Le MHR va tourner une page importante de son histoire en fin de saison: son capitaine emblématique, Fulgence Ouedraogo, a officialisé qu’il disputait sa dernière saison. Joueur le plus capé de l’histoire du club (335 matches disputés, avec un 336ème prévu samedi contre Toulon), il n’aura connu que Montpellier pendant sa carrière. Âgé de 37 ans, il aura été de toutes les premières de l’histoire de son club. En fin de saison, il organisera un jubilé avec François Trinh-Duc et Louis Picamoles, qui raccrocheront les crampons en même temps que lui.

Après 18 années au plus niveau, est-ce que la décision a été facile à prendre ?

Non.
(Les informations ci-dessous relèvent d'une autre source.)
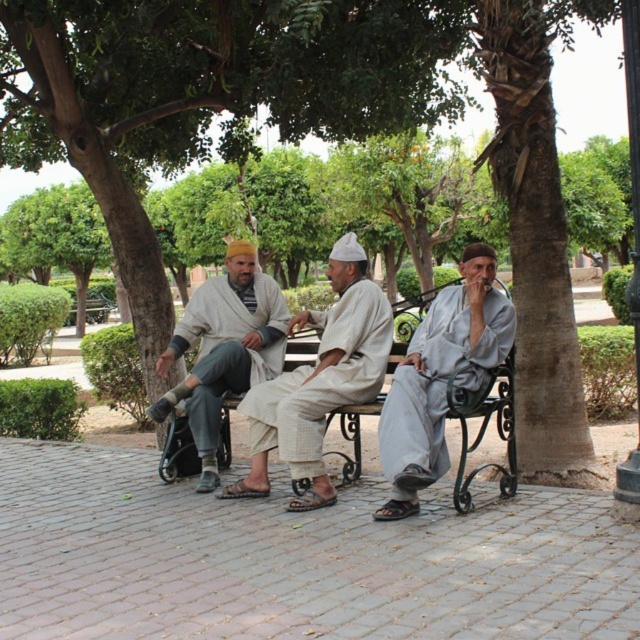 Can you confirm if green leafy tree at center is taller than matte gray robe at center?

In fact, green leafy tree at center may be shorter than matte gray robe at center.

Does green leafy tree at center come behind matte gray robe at center?

Yes, green leafy tree at center is behind matte gray robe at center.

Locate an element on the screen. green leafy tree at center is located at coordinates (211, 92).

Based on the photo, how distant is light beige fabric robe at center from matte gray robe at center?

They are 29.45 inches apart.

Can you confirm if light beige fabric robe at center is positioned above matte gray robe at center?

Actually, light beige fabric robe at center is below matte gray robe at center.

What do you see at coordinates (320, 381) in the screenshot?
I see `light beige fabric robe at center` at bounding box center [320, 381].

Image resolution: width=640 pixels, height=640 pixels. I want to click on light beige fabric robe at center, so click(x=320, y=381).

In the scene shown: Does green leafy tree at center appear over light beige fabric robe at center?

Indeed, green leafy tree at center is positioned over light beige fabric robe at center.

Can you confirm if green leafy tree at center is positioned below light beige fabric robe at center?

Incorrect, green leafy tree at center is not positioned below light beige fabric robe at center.

Is point (125, 44) closer to camera compared to point (378, 344)?

No.

The height and width of the screenshot is (640, 640). Identify the location of green leafy tree at center. (211, 92). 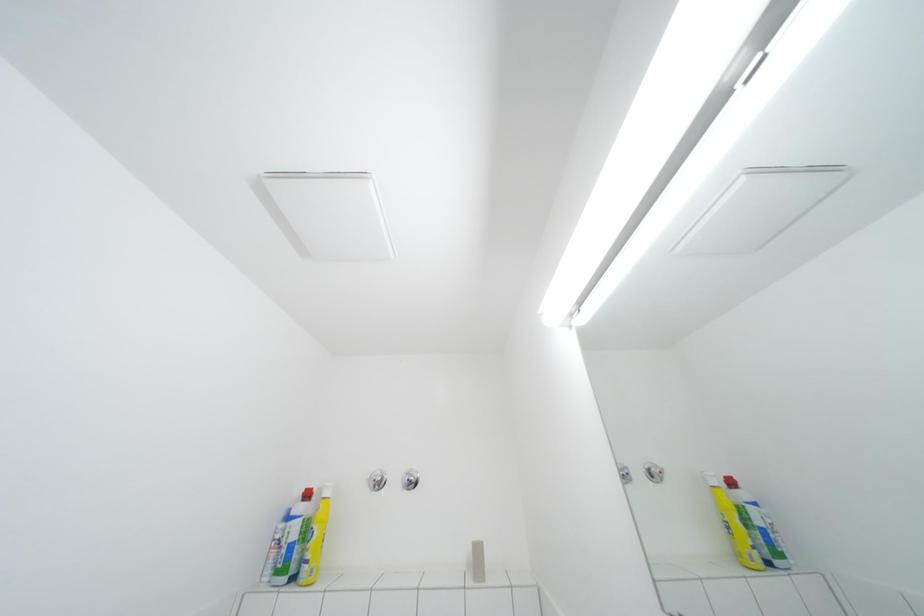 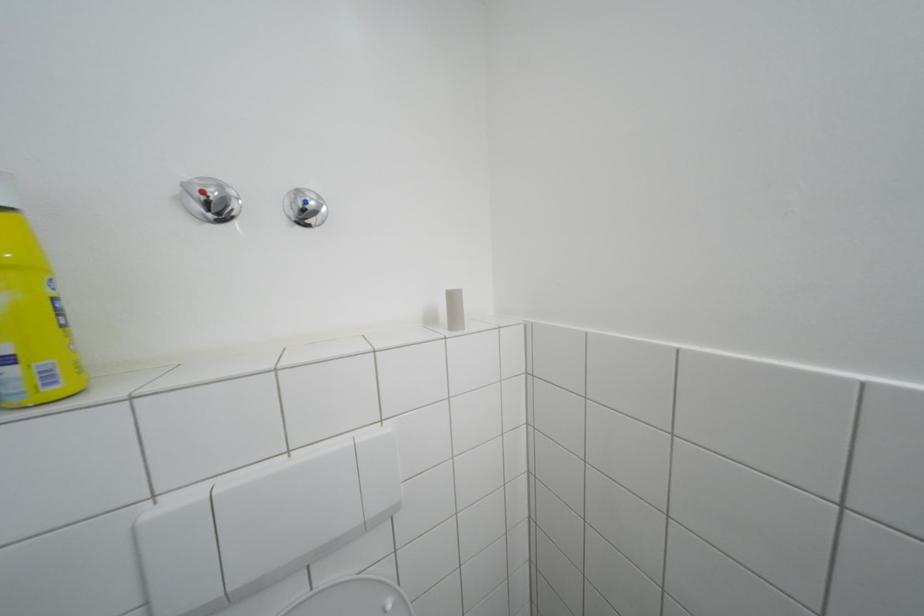 First-person continuous shooting, in which direction is the camera rotating?

The camera's rotation is toward right-down. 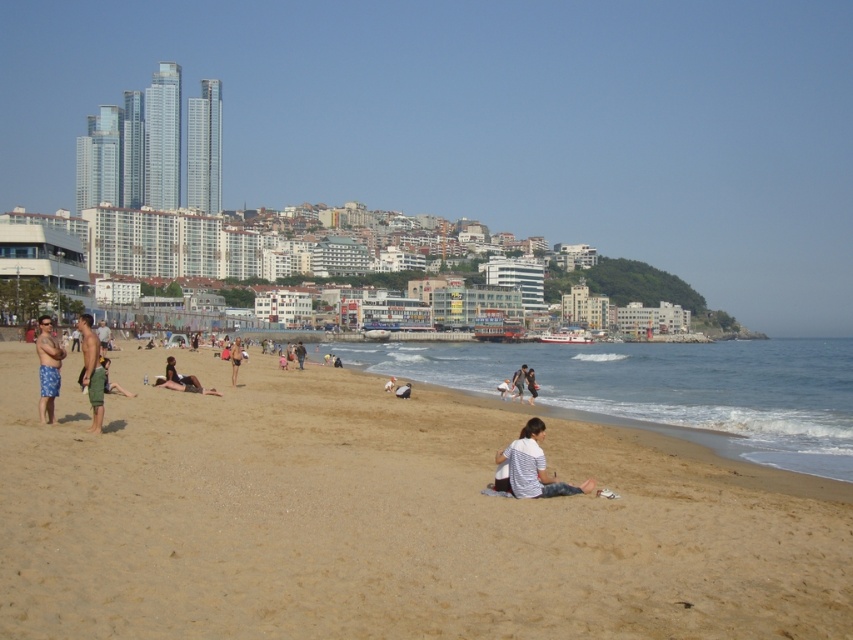 Is white striped shirt at center above matte black bikini at center?

Actually, white striped shirt at center is below matte black bikini at center.

Who is positioned more to the right, white striped shirt at center or matte black bikini at center?

white striped shirt at center

This screenshot has height=640, width=853. I want to click on white striped shirt at center, so click(534, 467).

Identify the location of white striped shirt at center. This screenshot has height=640, width=853. (534, 467).

Who is higher up, brown sandy beach at center or tan skin man at center?

tan skin man at center is above.

Who is shorter, brown sandy beach at center or tan skin man at center?

tan skin man at center is shorter.

Identify the location of brown sandy beach at center. (387, 518).

In the scene shown: Who is positioned more to the left, green fabric shorts at center or tan skin man at center?

green fabric shorts at center

Measure the distance from green fabric shorts at center to tan skin man at center.

green fabric shorts at center and tan skin man at center are 23.54 meters apart.

Who is more distant from viewer, (85, 346) or (230, 348)?

Positioned behind is point (230, 348).

Where is `green fabric shorts at center`? The width and height of the screenshot is (853, 640). green fabric shorts at center is located at coordinates pos(91,371). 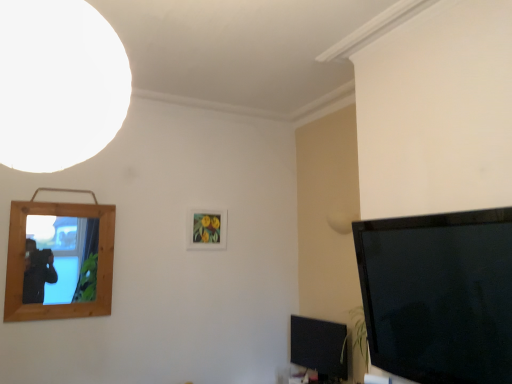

C’est un choix difficile parce que c’est tout ce que j’ai connu depuis le début de ma vie d’adulte. J’ai grandi dans ce club, j’ai commencé à 18 ans en équipe première et se dire que le métier va s’arrêter et tourner la page, ce n’est jamais évident. Le changement nous sort de notre quotidien, j’ai un peu d’appréhension. Mais je pense que c’est le bon moment, je ne voulais pas faire la saison de trop, ne plus mettre mon corps à rude épreuve trop longtemps. J’aurais moins bien vécu une saison où j’aurais été mis de côté et où mes performances auraient pu être moins bonnes. C’est un bon timing.

Depuis quand votre décision est prise ?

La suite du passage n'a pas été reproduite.